According to a recent article in the Greeley Tribune, the oil and gas industry in Weld County, Colorado is producing more wastewater than it can handle. Weld County is a hotbed of the industry, with 21,595 active oil and gas wells, and 1400 new permits issued so far in 2014. You would think that the industry is mature in Weld County and using the latest technology. Sadly, this is not the case. According to the article, oil and companies have resorted to "storing wastewater on their properties, unpermitted" because they don't have enough underground disposal capacity.

The wastewater from oil and gas operations can be extremely toxic and storing the waste in unpermitted sites presents real risk to communities and farmland. Along with this dangerous situation, the article reports that Colorado is considering allowing 20 more underground waste disposal wells in Weld County alone. Yet these wells also present serious risks, as has been well documented in other blog posts, and aren't designed to handle toxic waste.

The industry has often claimed that it recycles wastewater, using it in future frack jobs. Even Halliburton says operators can frack with 100% produced or flowback water.

The companies mentioned in the article also claim to be implementing sustainable practices. Noble, in its 2012 Sustainability Report, states: "We apply proven water treatment, recycling and reuse processes to treat wastewater captured as flowback and water produced during operations."

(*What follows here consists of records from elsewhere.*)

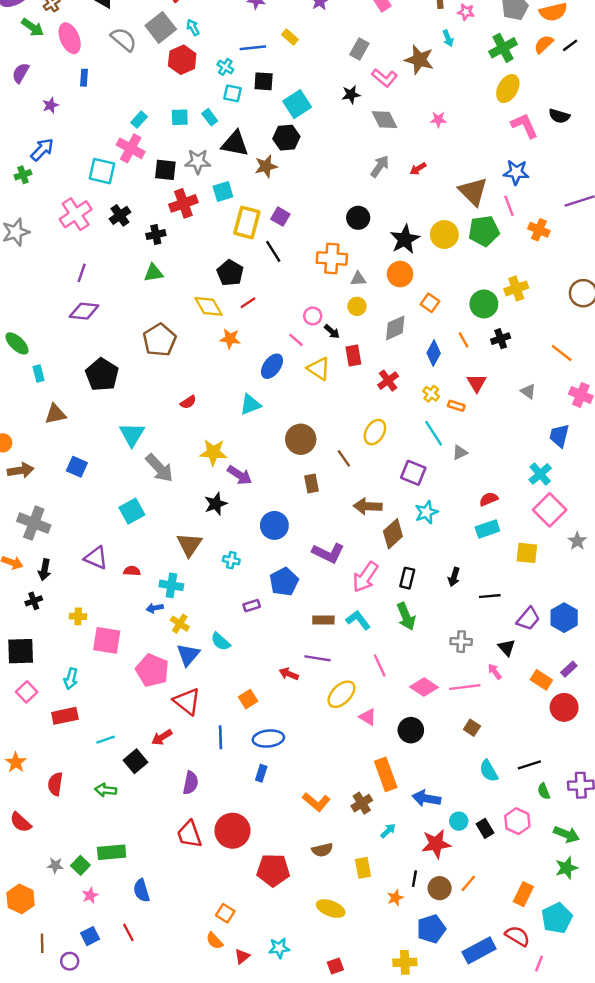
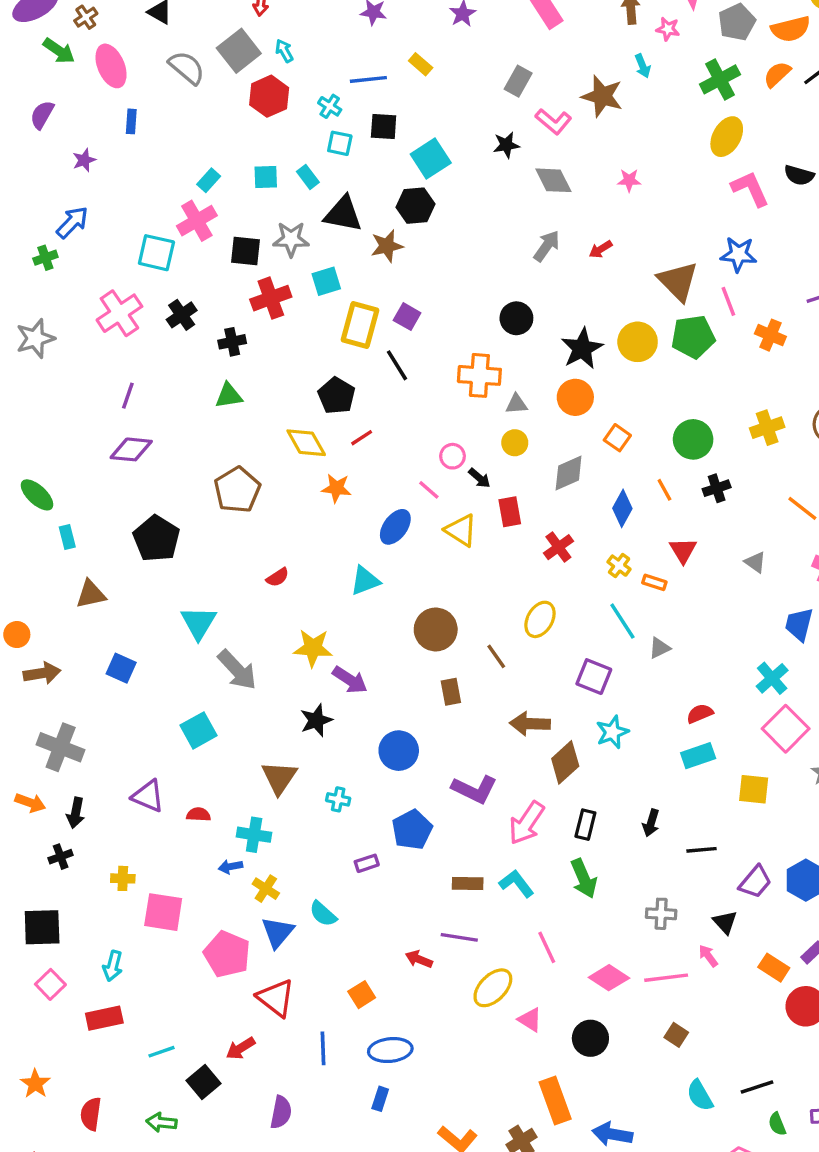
pink cross: (131, 148) -> (197, 221), turned 32
yellow cross: (516, 288) -> (767, 428), moved

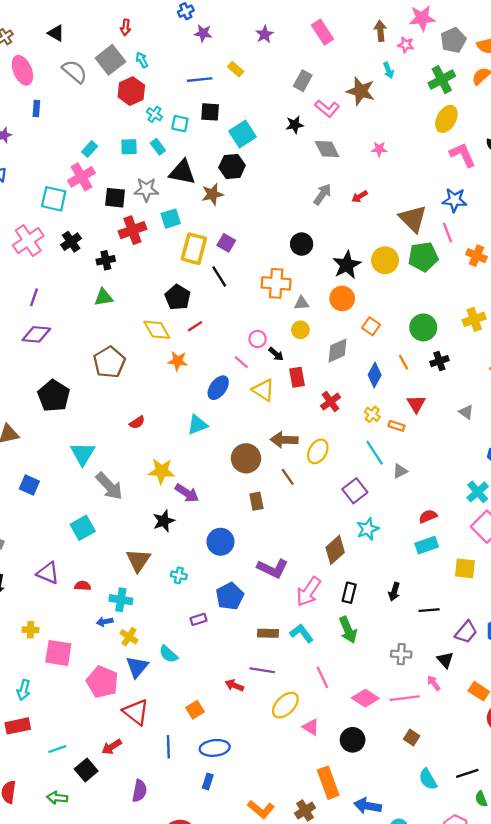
cyan cross: (330, 106) -> (154, 114), moved
purple square: (594, 677) -> (355, 491), turned 30
brown arrow: (530, 724) -> (284, 440), moved

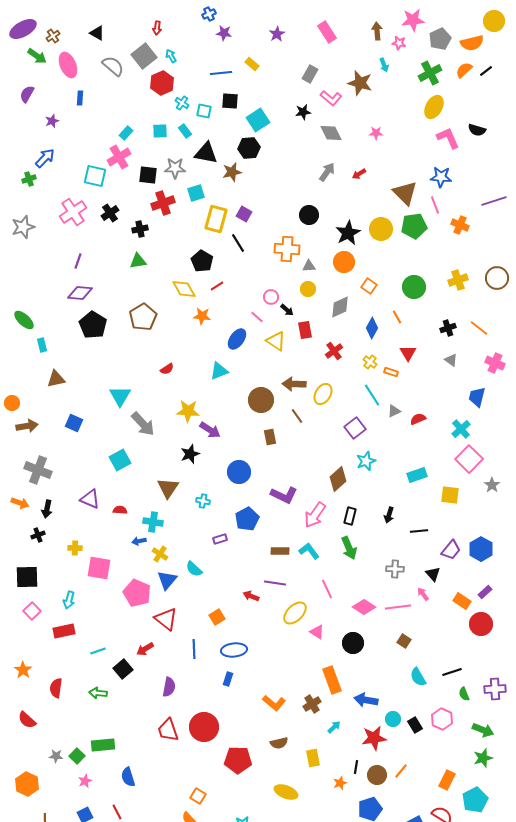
black cross: (439, 361) -> (448, 328), moved
black pentagon: (54, 396) -> (93, 325), moved
red semicircle: (428, 516) -> (418, 419), moved

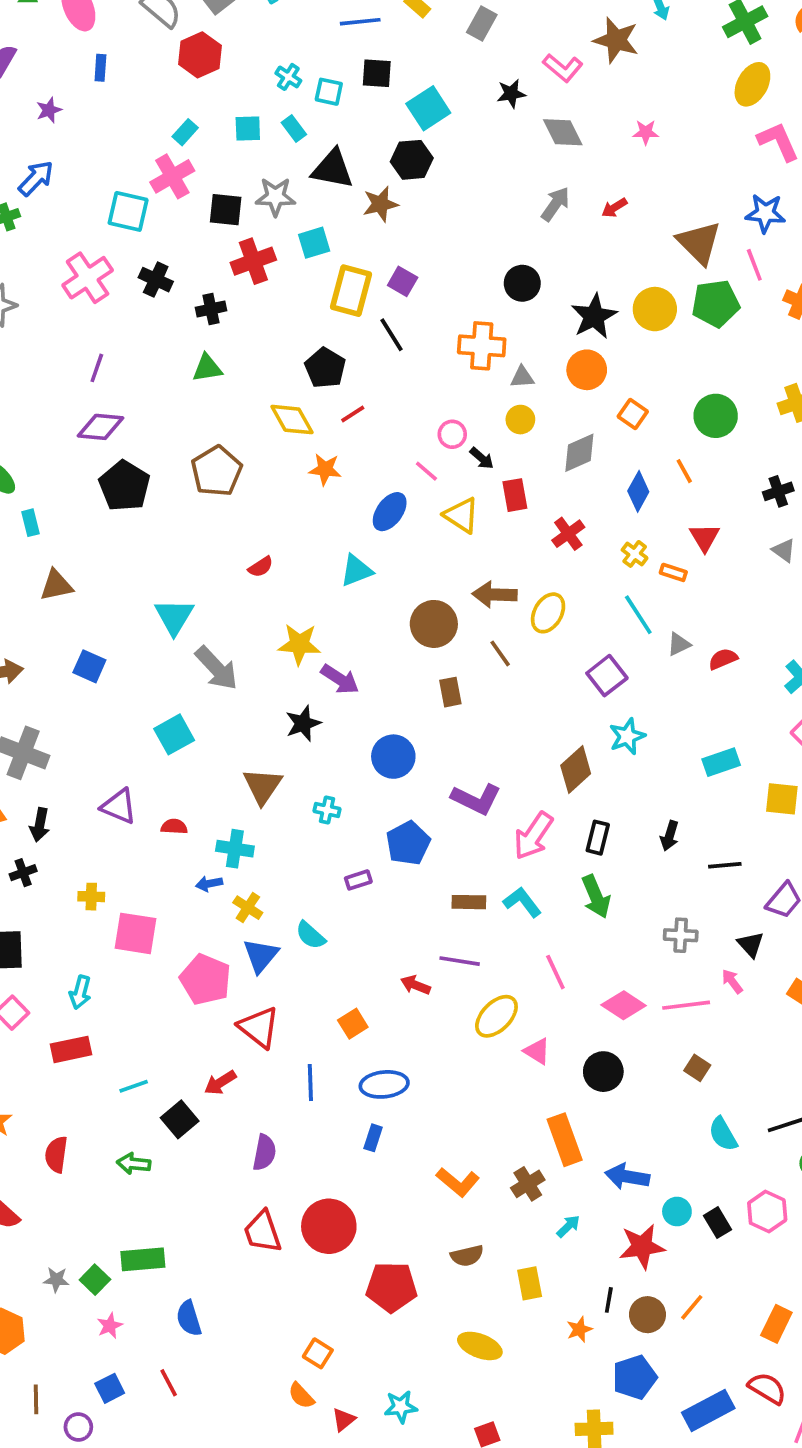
gray rectangle: (310, 74) -> (482, 24), moved
red hexagon: (162, 83) -> (200, 55), moved
black cross: (110, 213) -> (156, 280), turned -30

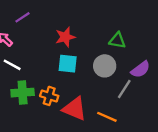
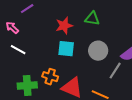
green triangle: (117, 40) -> (92, 19), moved
green cross: (23, 93) -> (27, 86), moved

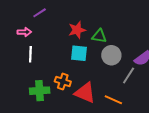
green triangle: (92, 19) -> (99, 36), moved
pink arrow: (12, 28) -> (24, 32), turned 136
white line: (18, 50) -> (30, 54), turned 63

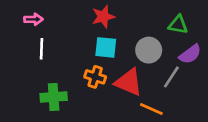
green triangle: (99, 36) -> (178, 25), moved
orange cross: (63, 82) -> (95, 77), moved
red triangle: (85, 93) -> (129, 82), moved

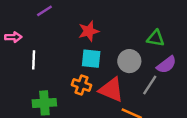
pink arrow: (33, 19) -> (13, 37), moved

Anadarko, in its 2011 Water Disclosure report, states: "We were among the first to implement comprehensive water recycling programs in our Rockies and Southern regions....."

And Encana, on its website, states: "We actively seek opportunities to reuse water and fluids in our operations wherever practical and allowed by regulation."

The company statements may sound nice, but clearly not much is being done in Weld County to manage this waste in responsible ways. And it's essential to note that, while wastewater "recycling" could be a sustainable option because it reduces fresh water consumption as well as waste, as currently implemented it comes with significant risks. As my colleague Becky Hammer pointed out in a blog post, it creates concentrated residual waste that can be even more toxic and can be energy intensive. Recycling should only be allowed under strict rules for managing the residual waste in a way that is commensurate with its level of toxicity. Since those rules aren't in place, Becky concludes that "none of the most common ways of dealing with this waste are currently safe for public health or the environment."

Weld County can't safely dispose of potentially toxic oil and gas waste, where it's reportedly being stored without proper permits, yet the state is issuing new drilling permits in Weld County like they are going out of style -- hundreds per day!

New permits need to stop until there is a safer way to dispose of this waste and strict rules in place to reduce the risk to the environment and human health.